Os assuntos de sua live? São os mais variados, desde jogos até trabalho. Ripnicolle é artista freelancer e animadora 2D, então parte de suas lives mostram o processo de seus projetos profissionais enquanto conversa com o chat. Apesar de ainda ter uma audiência pequena na Twitch, a artista já pode perceber que produzir conteúdo é mais que apenas a transmissão. Sua rotina consiste em acordar, preparar a modelo e o OBS, divulgar o canal nas redes sociais, o que vou fazer na live de hoje?! prepara a agenda da semana, um game aqui, uma ilustração ali, noite do cinema, e por aí vai…

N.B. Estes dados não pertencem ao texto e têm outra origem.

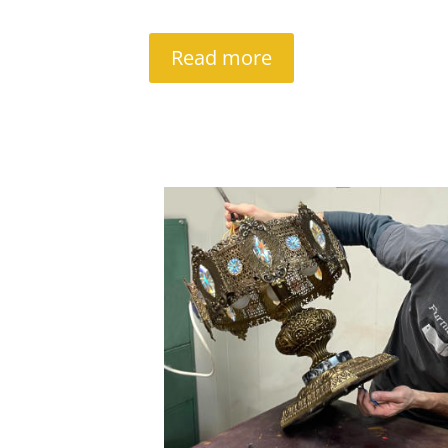
Read more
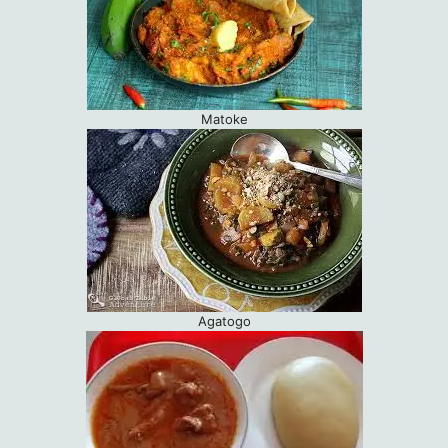
Matoke
Agatogo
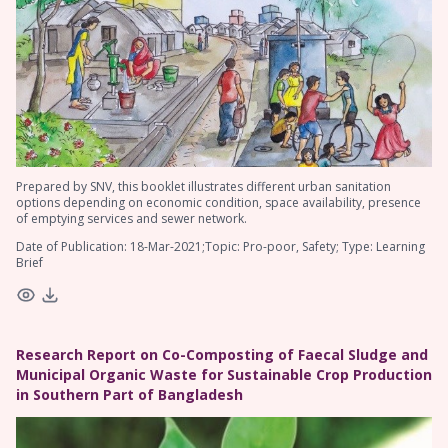
Prepared by SNV, this booklet illustrates different urban sanitation
options depending on economic condition, space availability, presence
of emptying services and sewer network.
Date of Publication: 18-Mar-2021;Topic: Pro-poor, Safety; Type: Learning
Brief
Research Report on Co-Composting of Faecal Sludge and
Municipal Organic Waste for Sustainable Crop Production
in Southern Part of Bangladesh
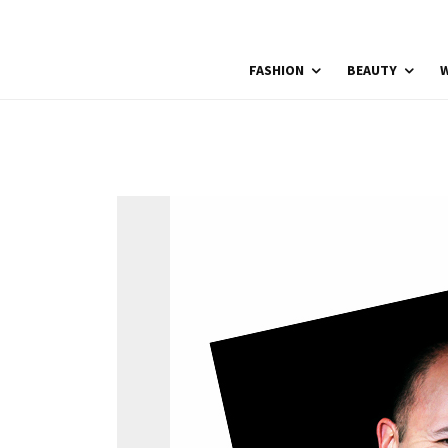
FASHION
BEAUTY
W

Embora seja um lugar de controvérsias, a Twitch também é um ótimo espaço para construir relevância. Isso porque a audiência costuma ser fiel a quem assiste todos os dias. Gustavo Gallas entrou no mundo das streams em 2011, quando começou a consumir conteúdos na plataforma. Por muitos anos, o estudante de engenharia se afastou das lives por causa do Youtube, até que retornou no final de 2020 e segue acompanhando streamers, principalmente aqueles que falam sobre o jogo League of Legends, quase todos os dias. Exclusivamente na Twitch, Gustavo acredita que uma live de qualidade é aquela que oferece entretenimento para seu público, “que te prende, como qualquer programa de televisão”. Além disso, para ele, independente da proposta da live, é indispensável que o streamer interaja com os espectadores.
Além da Twitch
E a Twitch não é a única plataforma que conquista as visualizações de quem gosta de acompanhar transmissões ao vivo. Em 2018, a rede social de Mark Zuckerberg lançou o Facebook Gaming para concorrer diretamente com os grandes players da área. Com promessas de contratos anuais, remuneração de encher os olhos e um pedido de exclusividade, a nova ferramenta da rede social atraiu novos streamers e visualizadores.

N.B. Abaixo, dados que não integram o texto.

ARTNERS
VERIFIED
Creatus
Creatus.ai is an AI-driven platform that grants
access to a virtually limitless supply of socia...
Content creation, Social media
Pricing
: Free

O Facebook pediu que os novos criadores de conteúdo fechassem um contrato de exclusividade e não transmitissem em nenhuma outra plataforma que não o Gaming. E muitos acabaram migrando para lá. É o caso de Carlos Eduardo, que escolheu a plataforma depois que encontrou nela outros streamers que produzem conteúdos semelhantes ao dele. Caduxcx, como Carlos é conhecido online, sempre gostou de assistir lives, até que decidiu criar a sua própria. São em média cinco a seis horas dedicadas para jogar League of Legends ao vivo e os desafios não param por aí. “É um trabalho muito árduo, você precisa fazer as pessoas gostarem, ter uma rotina muito séria de lives”, disse o streamer. Para ele, a parte mais difícil é construir uma audiência constante dentro da plataforma.

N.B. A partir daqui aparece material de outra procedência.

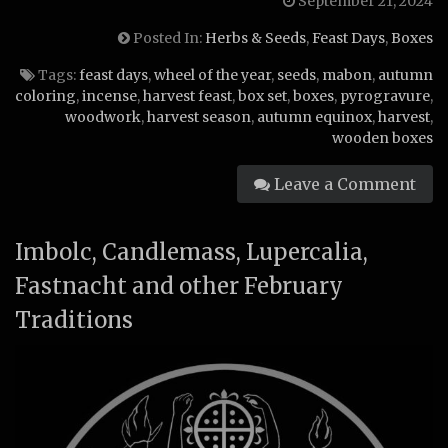
September 21, 2024
Posted In:
Herbs & Seeds
,
Feast Days
,
Boxes
Tags:
feast days
,
wheel of the year
,
seeds
,
mabon
,
autumn
coloring
,
incense
,
harvest feast
,
box set
,
boxes
,
pyrogravure
,
woodwork
,
harvest season
,
autumn equinox
,
harvest
,
wooden boxes
Leave a Comment
Imbolc, Candlemass, Lupercalia,
Fastnacht and other February
Traditions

Embora plataformas como a Twitch e o Facebook Gaming não sejam concorrentes diretos de streamings de filmes e séries como a Netflix e a Disney+, por exemplo, é impossível não fazer a reflexão de que os serviços que oferecem estão, sim, em certo conflito. A pandemia do coronavírus trouxe uma nova forma de consumir conteúdo e uma nova urgência por distrações. Para quem trabalha de casa, por exemplo, pode ser mais fácil acompanhar uma transmissão ao vivo para usar como “som de fundo” enquanto trabalha do que “perder” duas horas vendo um filme. É o que usuários como Gustavo Gallas fazem. O que se pode constatar pelos números é que a relevância das streams só cresce. E, consequentemente, se consolida uma nova forma de interagir com outras pessoas pela internet.